I was waiting for the moment I will need your help and it's today :smiley: .
I have tags, with this mapping:

        "tag": {
        "_all": {
            "index_analyzer": "nGram_analyzer",
            "search_analyzer": "whitespace_analyzer"
        },
        "properties": {
            "name": {
                "type": "string",
                "index_analyzer": "nGram_analyzer",
                "search_analyzer": "whitespace_analyzer"
            },
        }
    }

and now. I'm searching in this way:

{
   "sort":[
      "_score"
   ],
   "query":{
      "bool":{
         "must":[
            {
               "match":{
                  "name":{
                     "operator":"and",
                     "query":"blue"
                  }
               }
            }
         ]
      }
   },
   "size":20
}

What I have in result? When searching 20 items I have 20 other words containing blue, for example bluesea, bluesky, but not blue. What could it be that blue hasn't higher score than words containing blue?

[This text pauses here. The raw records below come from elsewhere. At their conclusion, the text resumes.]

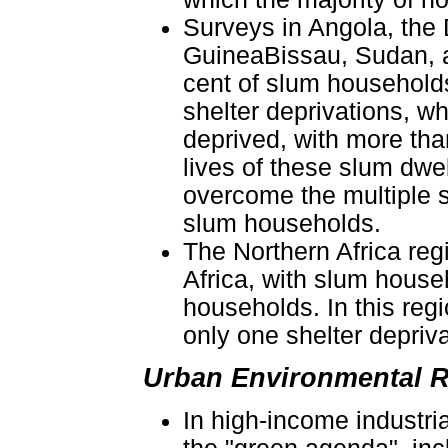
Surveys in Angola, the
GuineaBissau, Sudan, a
cent of slum households
shelter deprivations, w
deprived, with more tha
lives of these slum dwel
overcome the multiple 
slum households.
The Northern Africa reg
Africa, with slum house
households. In this reg
only one shelter depriva
Urban Environmental R
In high-income industria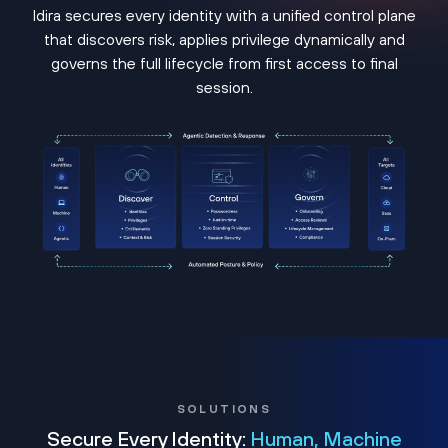
Idira secures every identity with a unified control plane
that discovers risk, applies privilege dynamically and
governs the full lifecycle from first access to final
session.
SOLUTIONS
Secure Every Identity:
Human, Machine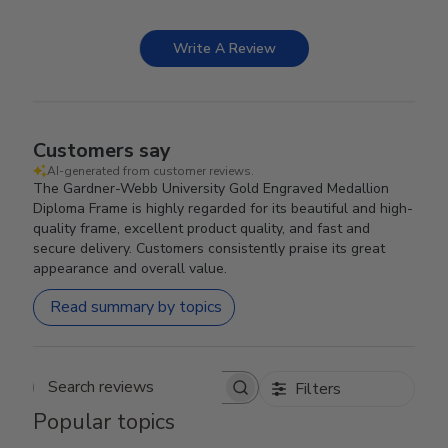
Write A Review
Customers say
AI-generated from customer reviews.
The Gardner-Webb University Gold Engraved Medallion
Diploma Frame is highly regarded for its beautiful and high-
quality frame, excellent product quality, and fast and
secure delivery. Customers consistently praise its great
appearance and overall value.
Read summary by topics
Filters
Search reviews
Popular topics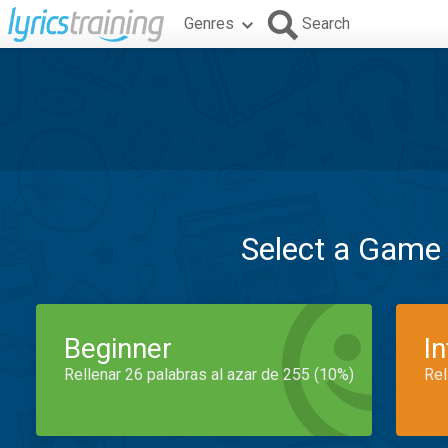
Genres
Search
Select a Game
Beginner
I
Rellenar 26 palabras al azar de 255 (10%)
Rel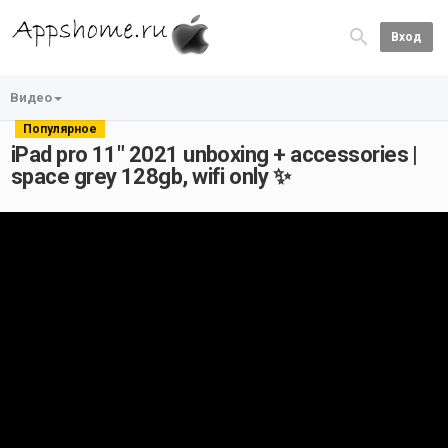
Вход
Видео
Популярное
iPad pro 11" 2021 unboxing + accessories |
space grey 128gb, wifi only ✨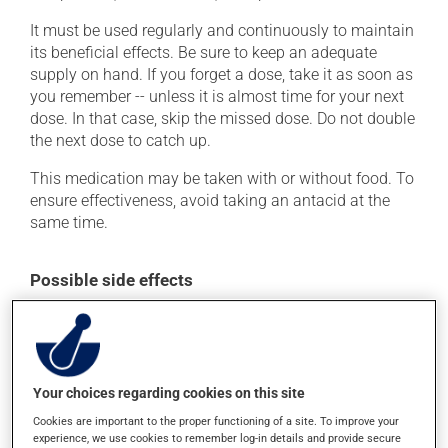
It must be used regularly and continuously to maintain
its beneficial effects. Be sure to keep an adequate
supply on hand. If you forget a dose, take it as soon as
you remember -- unless it is almost time for your next
dose. In that case, skip the missed dose. Do not double
the next dose to catch up.
This medication may be taken with or without food. To
ensure effectiveness, avoid taking an antacid at the
same time.
Possible side effects
In addition to its desired action, this medication may
cause some side effects, notably:
it may cause headaches;
Your choices regarding cookies on this site
it may cause diarrhea;
Cookies are important to the proper functioning of a site. To improve your
it may cause a fever;
experience, we use cookies to remember log-in details and provide secure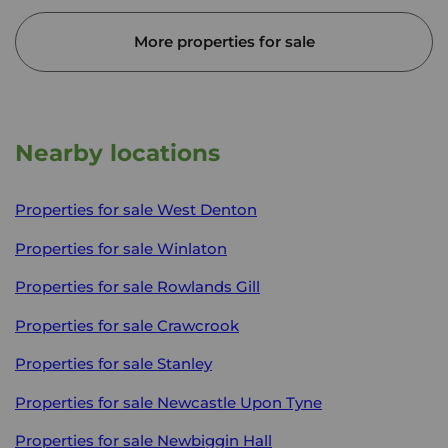
More properties for sale
Nearby locations
Properties for sale
West Denton
Properties for sale
Winlaton
Properties for sale
Rowlands Gill
Properties for sale
Crawcrook
Properties for sale
Stanley
Properties for sale
Newcastle Upon Tyne
Properties for sale
Newbiggin Hall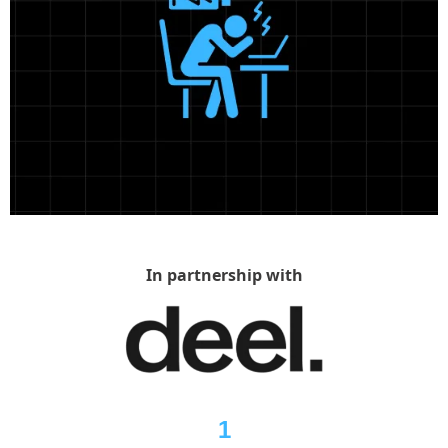
In partnership with
1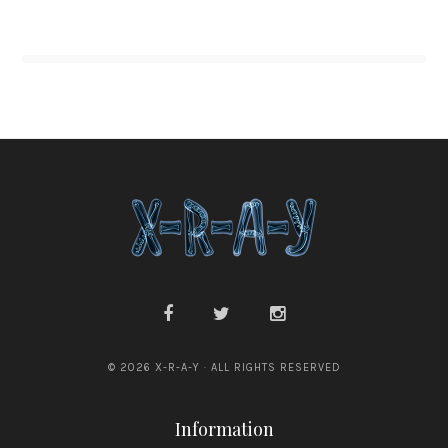
© 2026 X-R-A-Y · ALL RIGHTS RESERVED
Information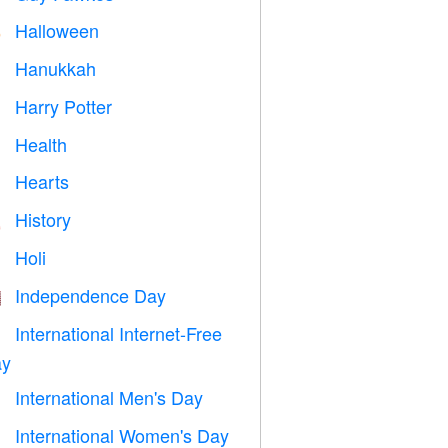
Halloween

Hanukkah

Harry Potter

Health

Hearts

History

Holi

Independence Day

International Internet-Free

y
International Men's Day

International Women's Day
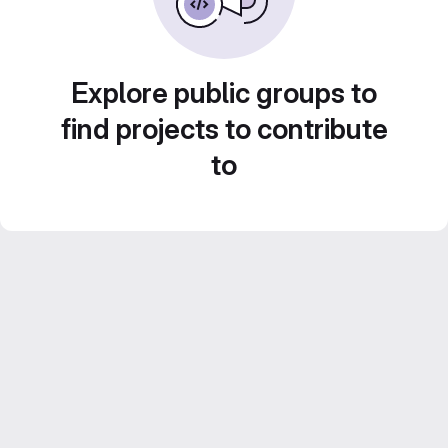
Explore public groups to
find projects to contribute
to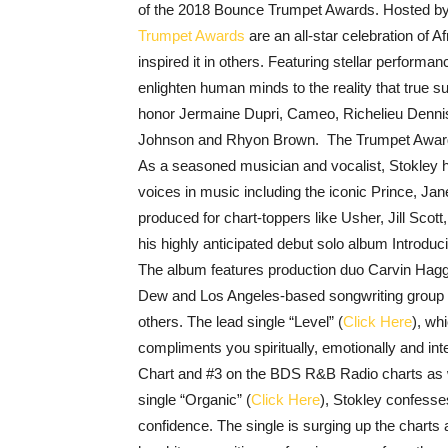
of the 2018 Bounce Trumpet Awards. Hosted by f
Trumpet Awards
are an all-star celebration of
inspired it in others. Featuring stellar performa
enlighten human minds to the reality that true su
honor Jermaine Dupri, Cameo, Richelieu Dennis
Johnson and Rhyon Brown. The Trumpet Awards
As a seasoned musician and vocalist, Stokley 
voices in music including the iconic Prince, J
produced for chart-toppers like
Usher, Jill Scott
his highly anticipated debut solo album Introduc
The album features production duo Carvin Haggi
Dew and Los Angeles-based songwriting group
others. The lead single “Level”
(
Click Here
), wh
compliments you spiritually, emotionally and int
Chart and #3 on the BDS R&B Radio charts as we
single “Organic”
(
Click Here
), Stokley confesses
confidence. The single is surging up the charts 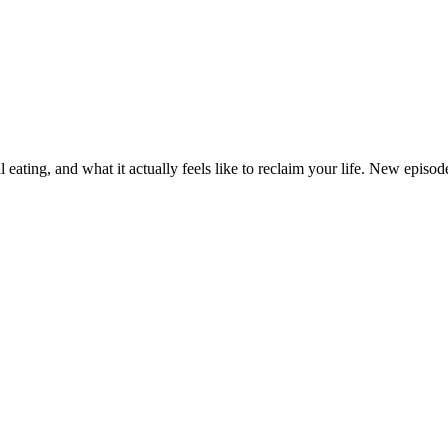
eating, and what it actually feels like to reclaim your life. New epi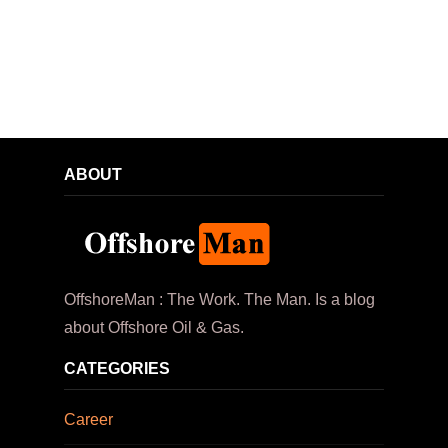
ABOUT
OffshoreMan : The Work. The Man. Is a blog
about Offshore Oil & Gas.
CATEGORIES
Career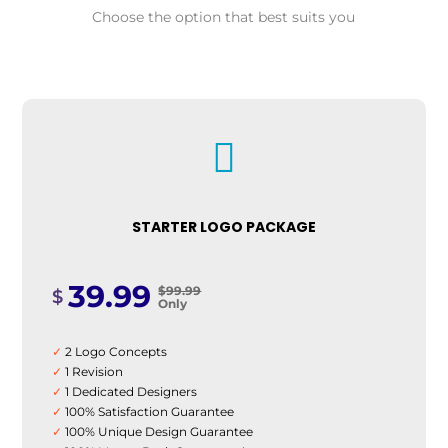
Choose the option that best suits you

STARTER LOGO PACKAGE
39.99
$99.99
$
Only
✓
2 Logo Concepts
✓
1 Revision
✓
1 Dedicated Designers
✓
100% Satisfaction Guarantee
✓
100% Unique Design Guarantee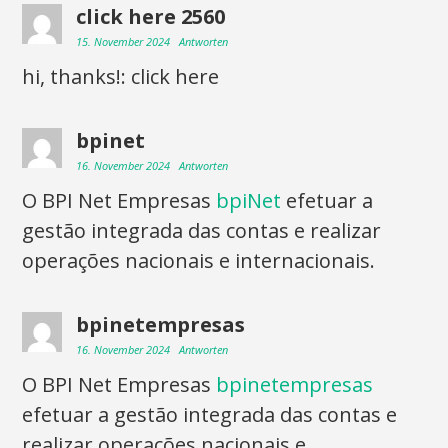
click here 2560
15. November 2024
Antworten
hi, thanks!: click here
bpinet
16. November 2024
Antworten
O BPI Net Empresas
bpiNet
efetuar a
gestão integrada das contas e realizar
operações nacionais e internacionais.
bpinetempresas
16. November 2024
Antworten
O BPI Net Empresas
bpinetempresas
efetuar a gestão integrada das contas e
realizar operações nacionais e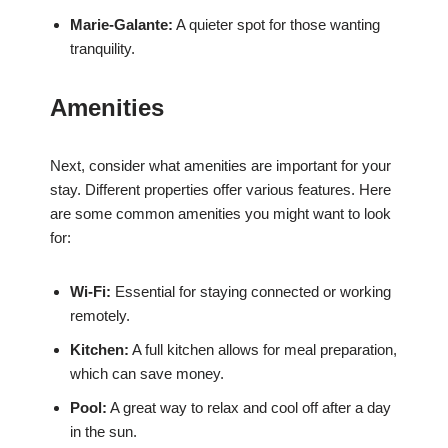
Marie-Galante:
A quieter spot for those wanting
tranquility.
Amenities
Next, consider what amenities are important for your
stay. Different properties offer various features. Here
are some common amenities you might want to look
for:
Wi-Fi:
Essential for staying connected or working
remotely.
Kitchen:
A full kitchen allows for meal preparation,
which can save money.
Pool:
A great way to relax and cool off after a day
in the sun.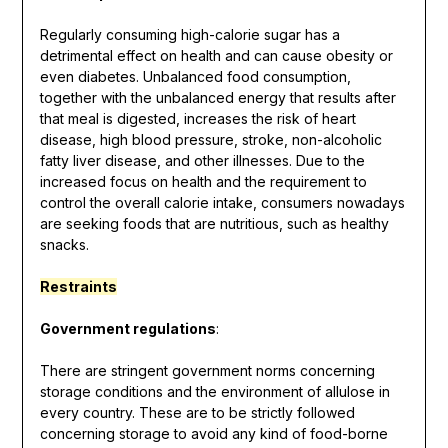
Regularly consuming high-calorie sugar has a
detrimental effect on health and can cause obesity or
even diabetes. Unbalanced food consumption,
together with the unbalanced energy that results after
that meal is digested, increases the risk of heart
disease, high blood pressure, stroke, non-alcoholic
fatty liver disease, and other illnesses. Due to the
increased focus on health and the requirement to
control the overall calorie intake, consumers nowadays
are seeking foods that are nutritious, such as healthy
snacks.
Restraints
Government regulations
:
There are stringent government norms concerning
storage conditions and the environment of allulose in
every country. These are to be strictly followed
concerning storage to avoid any kind of food-borne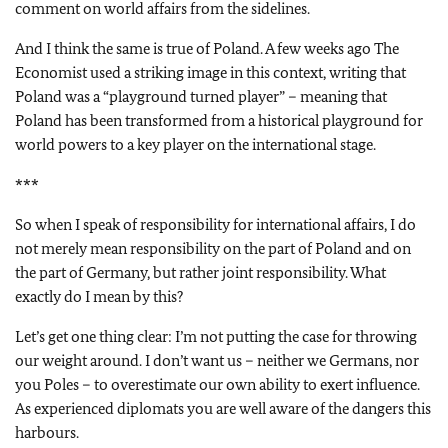
comment on world affairs from the sidelines.
And I think the same is true of Poland. A few weeks ago The
Economist used a striking image in this context, writing that
Poland was a “playground turned player” – meaning that
Poland has been transformed from a historical playground for
world powers to a key player on the international stage.
***
So when I speak of responsibility for international affairs, I do
not merely mean responsibility on the part of Poland and on
the part of Germany, but rather joint responsibility. What
exactly do I mean by this?
Let’s get one thing clear: I’m not putting the case for throwing
our weight around. I don’t want us – neither we Germans, nor
you Poles – to overestimate our own ability to exert influence.
As experienced diplomats you are well aware of the dangers this
harbours.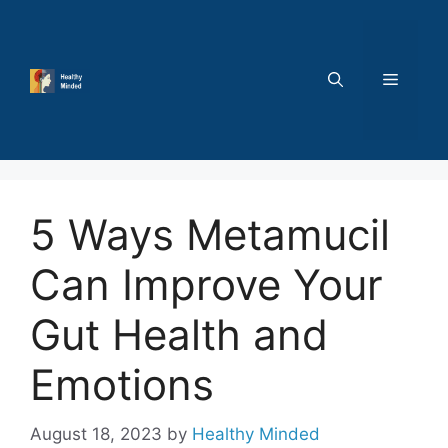
Skip
to
content
MENU
5 Ways Metamucil
Can Improve Your
Gut Health and
Emotions
August 18, 2023
by
Healthy Minded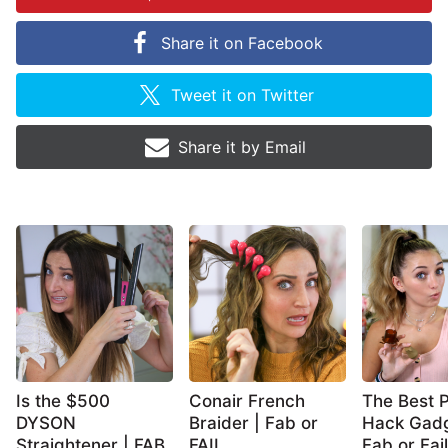
Share it on
Facebook
Tweet it on
Twitter
Share it by
Email
Is the $500
Conair French
The Best P
DYSON
Braider | Fab or
Hack Gadg
Straightener | FAB
FAIL
Fab or Fail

I'm not Shay, but I might be able to help =)

Hard to say without seeing the documents, but there is more to scoring than just token matching. For example, the length of the field is taken into account, as well as the individual term and doc frequency. It's likely that some of those ngram fragments are matching other parts of the document and contributing to a higher score.

If you add explain: true to your query, you'll get a dump of how Lucene calculated the score. It is pretty verbose, but not too terrible to read. If you gist it up, I can take a look.

@polyfractal Yes, you're right, now I see. Wondering how can I determine based on what _score should be calculated?

Not sure I understand your question?

In general, the actual score generated by Lucene is relatively meaningless. One query may return results from 0-1, another may return results from 0-0.03, and another 0-100. You can't really compare scores. Just think of them as the relative ranking for documents returned by the search.

I was thinking, is it possible to define how _score should be calculated.

Ah, I see. Yes, you can modulate the score in a number of ways. I'd recommend reading through the Controlling Relevancy portion of the Definitive Guide, which outlines a bunch of ways to modulate or override the score.

Thanks.